◆ Task goal
Go through the data below and copy each line where the word "atrodas" occurs.

◆ Data in this exercise
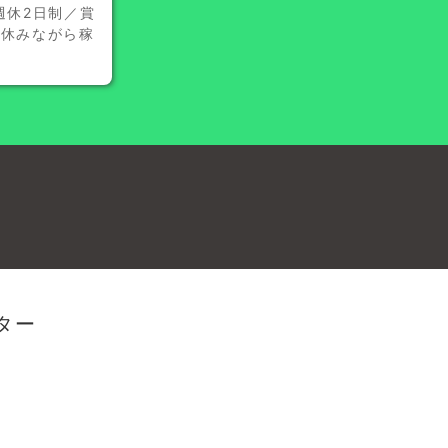
週休2日制／賞
り休みながら稼
ター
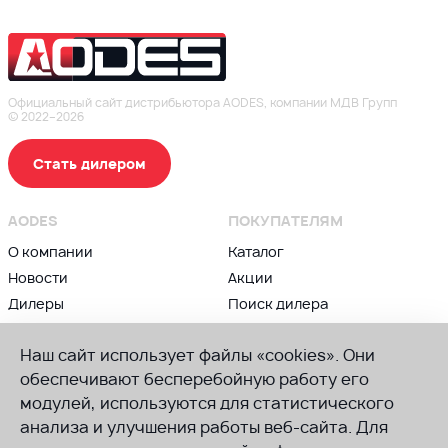
Официальный сайт дистрибьютора AODES, компании МДВ Групп
© 2022–2026
Стать дилером
AODES
ПОКУПАТЕЛЯМ
О компании
Каталог
Новости
Акции
Дилеры
Поиск дилера
Контакты
Блог
Наш сайт использует файлы «cookies». Они
ВЛАДЕЛЬЦАМ
ПРИСОЕДИНЯЙСЯ К AODES
обеспечивают бесперебойную работу его
Сервис и гарантии
модулей, используются для статистического
Группа в ВК
анализа и улучшения работы веб-сайта. Для
Советы по техническому
Канал в Телеграм
обслуживанию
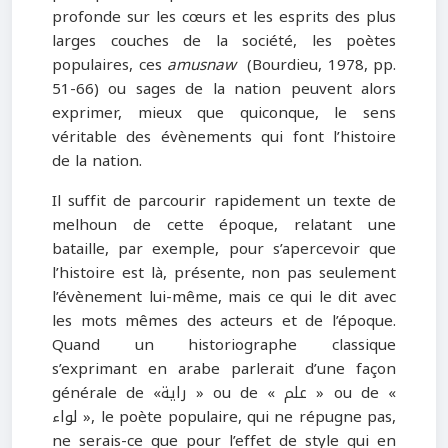
profonde sur les cœurs et les esprits des plus
larges couches de la société, les poètes
populaires, ces
amusnaw
(Bourdieu, 1978, pp.
51-66) ou sages de la nation peuvent alors
exprimer, mieux que quiconque, le sens
véritable des évènements qui font l’histoire
de la nation.
Il suffit de parcourir rapidement un texte de
melhoun de cette époque, relatant une
bataille, par exemple, pour s’apercevoir que
l’histoire est là, présente, non pas seulement
l’évènement lui-même, mais ce qui le dit avec
les mots mêmes des acteurs et de l’époque.
Quand un historiographe classique
s’exprimant en arabe parlerait d’une façon
générale de «راية » ou de « علم » ou de «
لواء », le poète populaire, qui ne répugne pas,
ne serais-ce que pour l’effet de style qui en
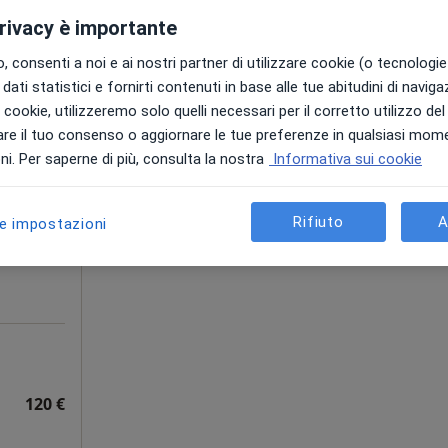
a
privacy è importante
 consenti a noi e ai nostri partner di utilizzare cookie (o tecnologie 
150 €
dati statistici e fornirti contenuti in base alle tue abitudini di navig
i i cookie, utilizzeremo solo quelli necessari per il corretto utilizzo de
aggio
Oggi
Domani
Dom,
Lun,
re il tuo consenso o aggiornare le tue preferenze in qualsiasi mom
7 Ago
8 Ago
9 Ago
10 Ago
o
i. Per saperne di più, consulta la nostra
Informativa sui cookie
Non ci sono agende disponibili!
Rifiuto
A
le impostazioni
Chiedi di attivare le prenotazioni onlin
120 €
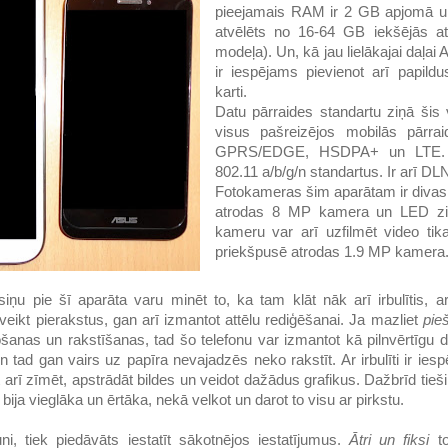
pieejamais RAM ir 2 GB apjomā un
atvēlēts no 16-64 GB iekšējās at
modeļa). Un, kā jau lielākajai daļai 
ir iespējams pievienot arī papil
karti.
Datu pārraides standartu ziņā šis v
visus pašreizējos mobilās pārrai
GPRS/EDGE, HSDPA+ un LTE. Ar
802.11 a/b/g/n standartus. Ir arī DL
Fotokameras šim aparātam ir divas
atrodas 8 MP kamera un LED zib
kameru var arī uzfilmēt video tika
priekšpusē atrodas 1.9 MP kamera
iņu pie šī aparāta varu minēt to, ka tam klāt nāk arī irbulītis, a
veikt pierakstus, gan arī izmantot attēlu rediģēšanai. Ja mazliet
pie
etošanas un rakstīšanas, tad šo telefonu var izmantot kā pilnvērtīgu di
n tad gan vairs uz papīra nevajadzēs neko rakstīt. Ar irbulīti ir ies
et arī zīmēt, apstrādāt bildes un veidot dažādus grafikus. Dažbrīd tieši
 bija vieglāka un ērtāka, nekā velkot un darot to visu ar pirkstu.
uni, tiek piedāvāts iestatīt sākotnējos iestatījumus.
Ātri un fiksi
to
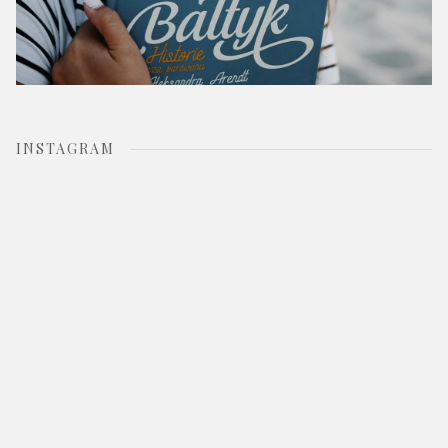
INSTAGRAM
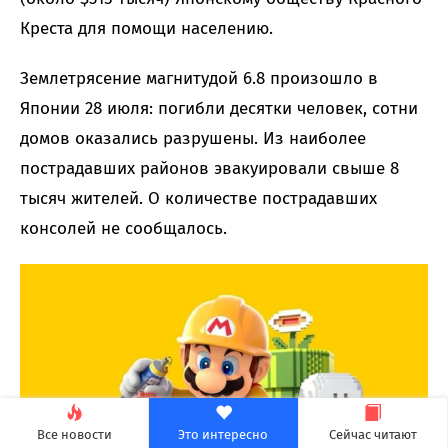
Креста для помощи населению.
Землетрясение магнитудой 6.8 произошло в
Японии 28 июля: погибли десятки человек, сотни
домов оказались разрушены. Из наиболее
пострадавших районов эвакуировали свыше 8
тысяч жителей. О количестве пострадавших
консолей не сообщалось.
Все новости
Это интересно
Сейчас читают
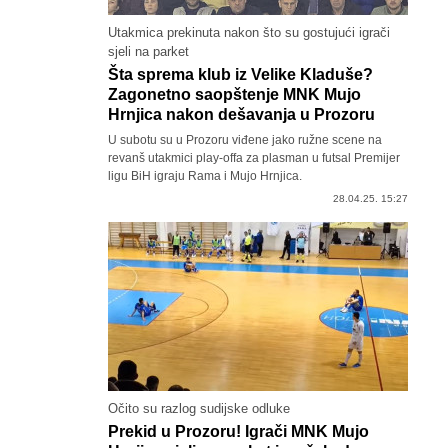
Utakmica prekinuta nakon što su gostujući igrači
sjeli na parket
Šta sprema klub iz Velike Kladuše?
Zagonetno saopštenje MNK Mujo
Hrnjica nakon dešavanja u Prozoru
U subotu su u Prozoru viđene jako ružne scene na
revanš utakmici play-offa za plasman u futsal Premijer
ligu BiH igraju Rama i Mujo Hrnjica.
28.04.25. 15:27
Očito su razlog sudijske odluke
Prekid u Prozoru! Igrači MNK Mujo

◆ Solution below
atrodas 8 MP kamera un LED zib
priekšpusē atrodas 1.9 MP kamera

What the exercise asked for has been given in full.